Visiting the Niki de Saint Phalle: Structure for Life exhibition was certainly an uplift! The day of my arrival was rainy, spring had not fully declared itself, but once inside, all was sunshine and life. This museum space had once been a New York City public elementary school (and a forbidding one at that, with its dark Romanesque stone). However, nothing could be more contradictory to the serious setting than Niki de Saint Phalle’s colorful, joy-filled sculptures.
Here we see in all their fecundity and abundance a full plethora of her iconic "Nana" figures springing into dance-like steps while clothed in signature Pucci patterns and Matissean color. Perhaps as creatures of the psychedelic age in which they were conceived, they become the artist's surrogate to enact an array of creative narratives.
Yes, Niki’s art has a serious side too. What she dealt with and overcame in life is an essential driving force in her story, and the issues that she confronted in her art, specifically and most notably the AIDS crisis of the 1980s, placed her among the most publicly influential activists of her era. Niki de Saint Phalle is an artist of the first rank, an important figure along the lines of Warhol, Haring, Chagall, and Léger (with whom her work shares its immediate graphic appeal and universality of theme).

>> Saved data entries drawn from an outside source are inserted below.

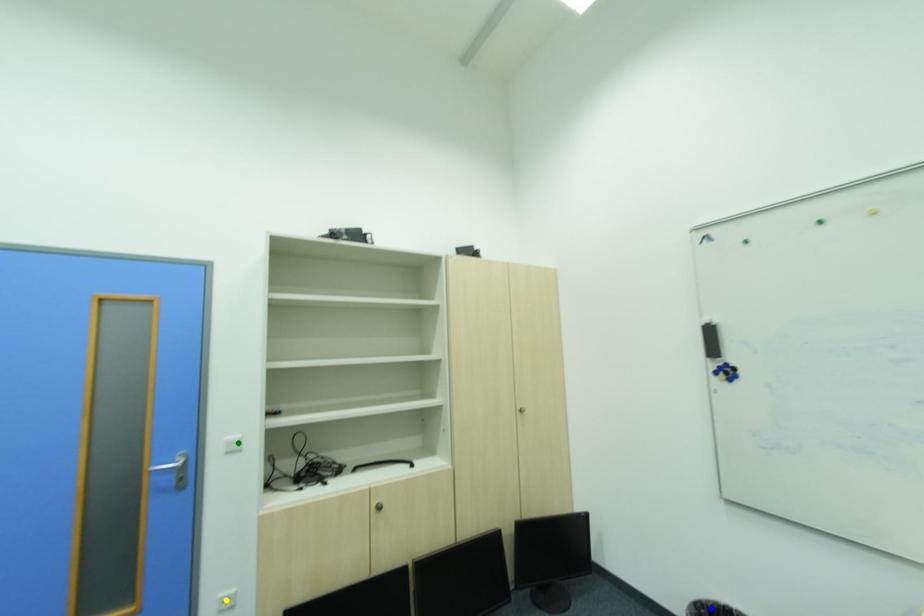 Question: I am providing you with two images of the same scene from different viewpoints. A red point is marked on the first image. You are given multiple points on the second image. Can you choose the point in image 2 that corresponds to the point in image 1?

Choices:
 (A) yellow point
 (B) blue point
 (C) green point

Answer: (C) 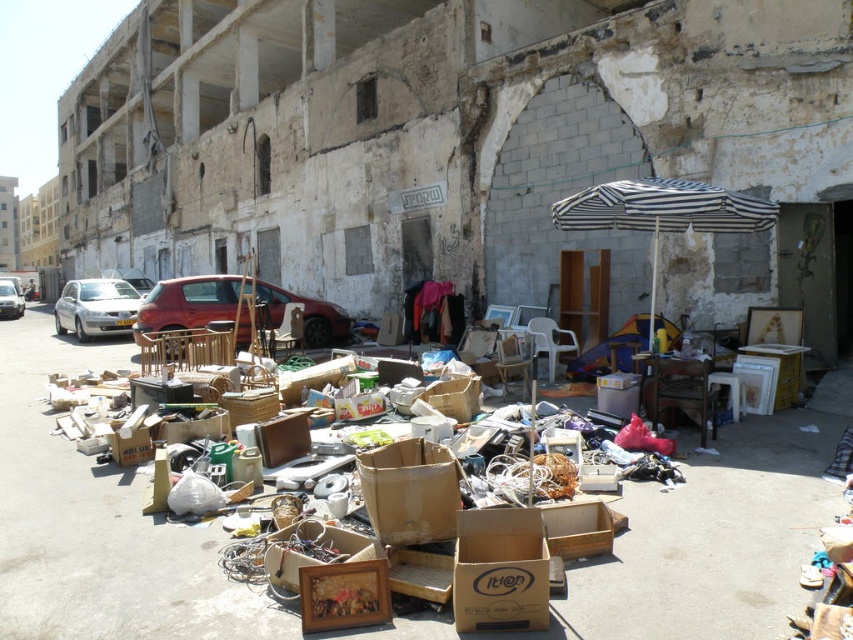 You are a delivery driver who needs to navigate through the cluttered area to reach the partially demolished building. You see a metallic red car at center and a silver metallic van at center. Which vehicle should you avoid to keep moving towards the building?

You should avoid the silver metallic van at center because the metallic red car at center is to the right of it, so moving around the van would provide a clearer path towards the building.

You are a delivery person trying to navigate through the cluttered area in the image. There are brown cardboard boxes at center in the way. Can you estimate their position relative to the center of the image to plan your path?

The brown cardboard boxes at center are located at the point 0.822 on the x axis and 0.116 on the y axis, which means they are positioned to the right and slightly below the center of the image.

You are a delivery person who needs to navigate through the cluttered area in the image to reach the partially demolished building in the background. The delivery cart you are pushing is 1.2 meters wide. Can you safely pass through the area near the brown cardboard boxes at center without hitting the cart against any obstacles?

The distance between the brown cardboard boxes at center and the camera is 3.32 meters. Since the cart is only 1.2 meters wide, there should be enough space to navigate around the boxes as long as there are no other obstacles in the immediate vicinity. However, the answer depends on the arrangement of other debris not specified in the provided details. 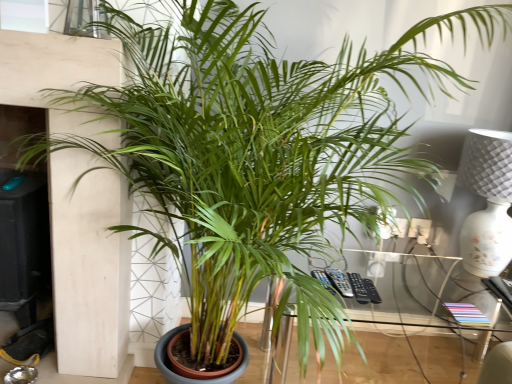 Question: From the image's perspective, is clear glass window at upper center positioned above or below transparent glass table at center?

Choices:
 (A) above
 (B) below

Answer: (A)

Question: From their relative heights in the image, would you say clear glass window at upper center is taller or shorter than transparent glass table at center?

Choices:
 (A) short
 (B) tall

Answer: (A)

Question: Considering the real-world distances, which object is farthest from the transparent glass table at center?

Choices:
 (A) white textured lamp at right
 (B) clear glass window at upper center

Answer: (B)

Question: Considering the real-world distances, which object is farthest from the white textured lamp at right?

Choices:
 (A) transparent glass table at center
 (B) clear glass window at upper center

Answer: (B) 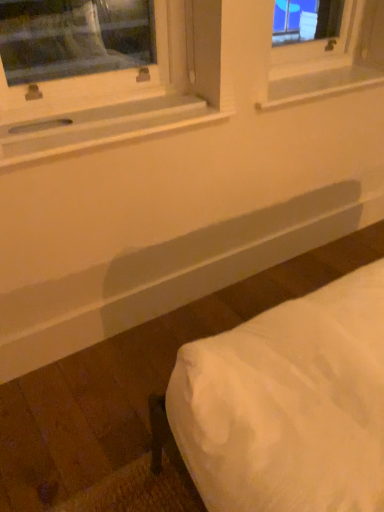 What do you see at coordinates (319, 85) in the screenshot? This screenshot has height=512, width=384. I see `white plastic window sill at upper center, placed as the 2th window sill when sorted from front to back` at bounding box center [319, 85].

What are the coordinates of `white wood window sill at upper left, acting as the second window sill starting from the back` in the screenshot? It's located at (102, 128).

How far apart are white plastic window sill at upper center, placed as the 2th window sill when sorted from front to back, and white wood window sill at upper left, the 1th window sill in the left-to-right sequence?

white plastic window sill at upper center, placed as the 2th window sill when sorted from front to back, and white wood window sill at upper left, the 1th window sill in the left-to-right sequence, are 52.31 centimeters apart from each other.

Which object is further away from the camera, white plastic window sill at upper center, placed as the first window sill when sorted from back to front, or white wood window sill at upper left, which ranks as the 1th window sill in front-to-back order?

white plastic window sill at upper center, placed as the first window sill when sorted from back to front, is behind.

Can white wood window sill at upper left, acting as the second window sill starting from the back, be found inside white plastic window sill at upper center, placed as the 2th window sill when sorted from front to back?

No.

Is white plastic window sill at upper center, which ranks as the 1th window sill in right-to-left order, placed right next to white wood window sill at upper left, positioned as the second window sill in right-to-left order?

white plastic window sill at upper center, which ranks as the 1th window sill in right-to-left order, is not next to white wood window sill at upper left, positioned as the second window sill in right-to-left order, and they're not touching.

Is white fabric bed at lower right beside white wood window sill at upper left, positioned as the second window sill in right-to-left order?

No.

Between white fabric bed at lower right and white wood window sill at upper left, which ranks as the 1th window sill in front-to-back order, which one has larger size?

Bigger between the two is white fabric bed at lower right.

Is white fabric bed at lower right to the right of white wood window sill at upper left, the 1th window sill in the left-to-right sequence, from the viewer's perspective?

Yes, white fabric bed at lower right is to the right of white wood window sill at upper left, the 1th window sill in the left-to-right sequence.

Is white fabric bed at lower right turned away from white wood window sill at upper left, acting as the second window sill starting from the back?

white fabric bed at lower right is not turned away from white wood window sill at upper left, acting as the second window sill starting from the back.

Between white wood window sill at upper left, positioned as the second window sill in right-to-left order, and white plastic window sill at upper center, positioned as the second window sill in left-to-right order, which one has smaller size?

Smaller between the two is white plastic window sill at upper center, positioned as the second window sill in left-to-right order.

Locate an element on the screen. The height and width of the screenshot is (512, 384). window sill below the white wood window sill at upper left, which ranks as the 1th window sill in front-to-back order (from a real-world perspective) is located at coordinates (319, 85).

Is white wood window sill at upper left, which ranks as the 1th window sill in front-to-back order, oriented towards white plastic window sill at upper center, positioned as the second window sill in left-to-right order?

No.

In the scene shown: From a real-world perspective, is white wood window sill at upper left, acting as the second window sill starting from the back, positioned over white plastic window sill at upper center, which ranks as the 1th window sill in right-to-left order, based on gravity?

Yes, from a real-world perspective, white wood window sill at upper left, acting as the second window sill starting from the back, is over white plastic window sill at upper center, which ranks as the 1th window sill in right-to-left order

Which object is more forward, white fabric bed at lower right or white plastic window sill at upper center, which ranks as the 1th window sill in right-to-left order?

white fabric bed at lower right.

From the image's perspective, is white fabric bed at lower right above or below white plastic window sill at upper center, placed as the first window sill when sorted from back to front?

Clearly, from the image's perspective, white fabric bed at lower right is below white plastic window sill at upper center, placed as the first window sill when sorted from back to front.

Is white fabric bed at lower right positioned beyond the bounds of white plastic window sill at upper center, placed as the first window sill when sorted from back to front?

white fabric bed at lower right lies outside white plastic window sill at upper center, placed as the first window sill when sorted from back to front,'s area.

Considering the relative sizes of white fabric bed at lower right and white plastic window sill at upper center, positioned as the second window sill in left-to-right order, in the image provided, is white fabric bed at lower right thinner than white plastic window sill at upper center, positioned as the second window sill in left-to-right order,?

No.

From the image's perspective, is white plastic window sill at upper center, which ranks as the 1th window sill in right-to-left order, positioned above or below white fabric bed at lower right?

Clearly, from the image's perspective, white plastic window sill at upper center, which ranks as the 1th window sill in right-to-left order, is above white fabric bed at lower right.

Is white plastic window sill at upper center, positioned as the second window sill in left-to-right order, closer to camera compared to white fabric bed at lower right?

No, white plastic window sill at upper center, positioned as the second window sill in left-to-right order, is further to the viewer.

Does white plastic window sill at upper center, placed as the first window sill when sorted from back to front, have a greater width compared to white fabric bed at lower right?

In fact, white plastic window sill at upper center, placed as the first window sill when sorted from back to front, might be narrower than white fabric bed at lower right.

Does white plastic window sill at upper center, which ranks as the 1th window sill in right-to-left order, turn towards white fabric bed at lower right?

No.

From the image's perspective, which one is positioned higher, white wood window sill at upper left, the 1th window sill in the left-to-right sequence, or white fabric bed at lower right?

white wood window sill at upper left, the 1th window sill in the left-to-right sequence.

Is point (75, 143) positioned behind point (202, 434)?

Yes, it is.

Is white wood window sill at upper left, positioned as the second window sill in right-to-left order, wider than white fabric bed at lower right?

No, white wood window sill at upper left, positioned as the second window sill in right-to-left order, is not wider than white fabric bed at lower right.

Does white wood window sill at upper left, acting as the second window sill starting from the back, have a lesser height compared to white fabric bed at lower right?

Correct, white wood window sill at upper left, acting as the second window sill starting from the back, is not as tall as white fabric bed at lower right.

Find the location of a particular element. This screenshot has width=384, height=512. window sill lying above the white wood window sill at upper left, acting as the second window sill starting from the back (from the image's perspective) is located at coordinates (319, 85).

Identify the location of furniture that is in front of the white wood window sill at upper left, acting as the second window sill starting from the back. (288, 404).

Looking at the image, which one is located further to white fabric bed at lower right, white plastic window sill at upper center, placed as the first window sill when sorted from back to front, or white wood window sill at upper left, acting as the second window sill starting from the back?

white plastic window sill at upper center, placed as the first window sill when sorted from back to front.

Looking at this image, considering their positions, is white plastic window sill at upper center, placed as the first window sill when sorted from back to front, positioned further to white wood window sill at upper left, acting as the second window sill starting from the back, than white fabric bed at lower right?

Based on the image, white fabric bed at lower right appears to be further to white wood window sill at upper left, acting as the second window sill starting from the back.

Considering their positions, is white wood window sill at upper left, which ranks as the 1th window sill in front-to-back order, positioned closer to white plastic window sill at upper center, positioned as the second window sill in left-to-right order, than white fabric bed at lower right?

white wood window sill at upper left, which ranks as the 1th window sill in front-to-back order, is closer to white plastic window sill at upper center, positioned as the second window sill in left-to-right order.

When comparing their distances from white wood window sill at upper left, positioned as the second window sill in right-to-left order, does white fabric bed at lower right or white plastic window sill at upper center, positioned as the second window sill in left-to-right order, seem closer?

Based on the image, white plastic window sill at upper center, positioned as the second window sill in left-to-right order, appears to be nearer to white wood window sill at upper left, positioned as the second window sill in right-to-left order.

Based on their spatial positions, is white wood window sill at upper left, which ranks as the 1th window sill in front-to-back order, or white plastic window sill at upper center, placed as the 2th window sill when sorted from front to back, further from white fabric bed at lower right?

Among the two, white plastic window sill at upper center, placed as the 2th window sill when sorted from front to back, is located further to white fabric bed at lower right.

From the picture: Estimate the real-world distances between objects in this image. Which object is further from white plastic window sill at upper center, which ranks as the 1th window sill in right-to-left order, white fabric bed at lower right or white wood window sill at upper left, acting as the second window sill starting from the back?

Among the two, white fabric bed at lower right is located further to white plastic window sill at upper center, which ranks as the 1th window sill in right-to-left order.

Locate an element on the screen. The width and height of the screenshot is (384, 512). window sill between white plastic window sill at upper center, positioned as the second window sill in left-to-right order, and white fabric bed at lower right in the up-down direction is located at coordinates coord(102,128). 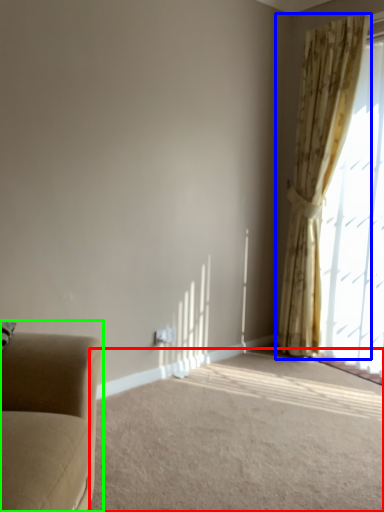 Question: Which object is the closest to the plain (highlighted by a red box)? Choose among these: curtain (highlighted by a blue box) or studio couch (highlighted by a green box).

Choices:
 (A) curtain
 (B) studio couch

Answer: (B) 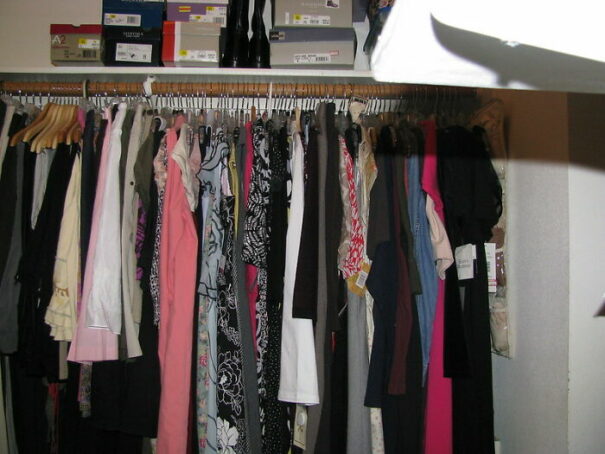 Where is `white hanger`? This screenshot has height=454, width=605. white hanger is located at coordinates (267, 110). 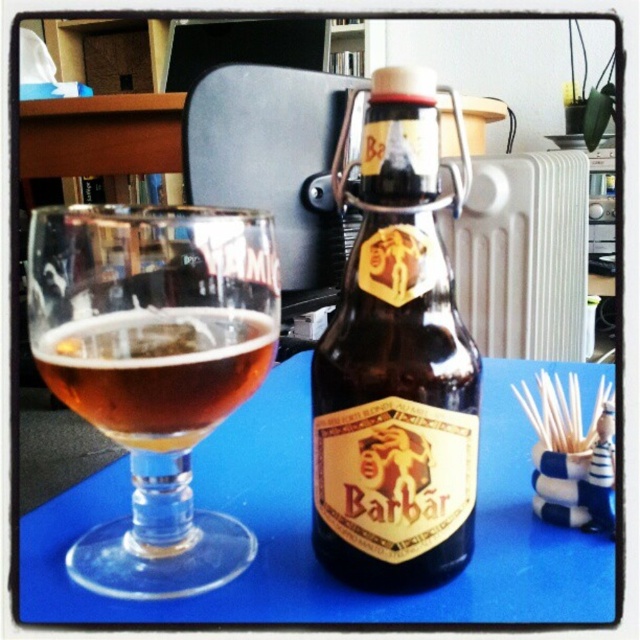 Is transparent glass wine glass at left to the right of blue matte table at center from the viewer's perspective?

No, transparent glass wine glass at left is not to the right of blue matte table at center.

Who is more distant from viewer, (273, 336) or (52, 600)?

The point (273, 336) is behind.

This screenshot has width=640, height=640. Describe the element at coordinates (154, 371) in the screenshot. I see `transparent glass wine glass at left` at that location.

In order to click on transparent glass wine glass at left in this screenshot , I will do `click(154, 371)`.

Which is above, transparent glass wine glass at left or white metallic radiator at center right?

white metallic radiator at center right is above.

Is transparent glass wine glass at left closer to the viewer compared to white metallic radiator at center right?

Yes.

Find the location of a particular element. Image resolution: width=640 pixels, height=640 pixels. transparent glass wine glass at left is located at coordinates (154, 371).

Which is in front, point (156, 380) or point (572, 164)?

Point (156, 380)

Measure the distance between amber glass at center and camera.

amber glass at center and camera are 10.02 inches apart.

Image resolution: width=640 pixels, height=640 pixels. Find the location of `amber glass at center`. amber glass at center is located at coordinates (157, 371). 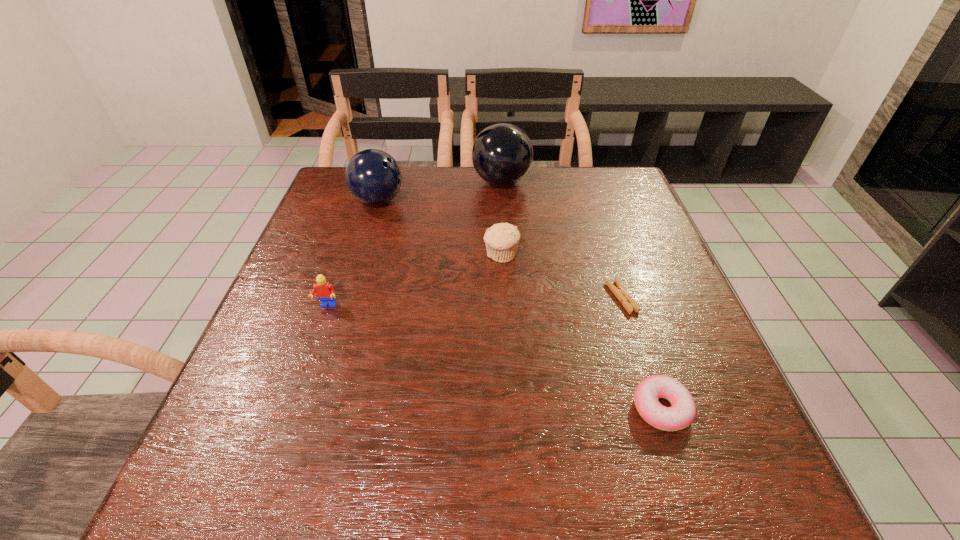 The width and height of the screenshot is (960, 540). What are the coordinates of `object present at the far left corner` in the screenshot? It's located at (372, 176).

I want to click on free region at the far edge of the desktop, so click(426, 184).

The image size is (960, 540). I want to click on vacant space at the near edge, so click(626, 494).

This exhibition deals strongly with her public sculpture and architectural installation, so it is therefore especially delightful that these themes are illuminated through numerous works of all sizes, from jewelry to monumentally scaled. Our program is designed to help you understand de Saint Phalle as one of the key figures of the twentieth century, especially an era of rediscovery for amazing women artists. This two part mini series will portray her influences, her friends, and her impact, and attempt to unravel the complexities that were at the core of her colorful, engaging and communicative art.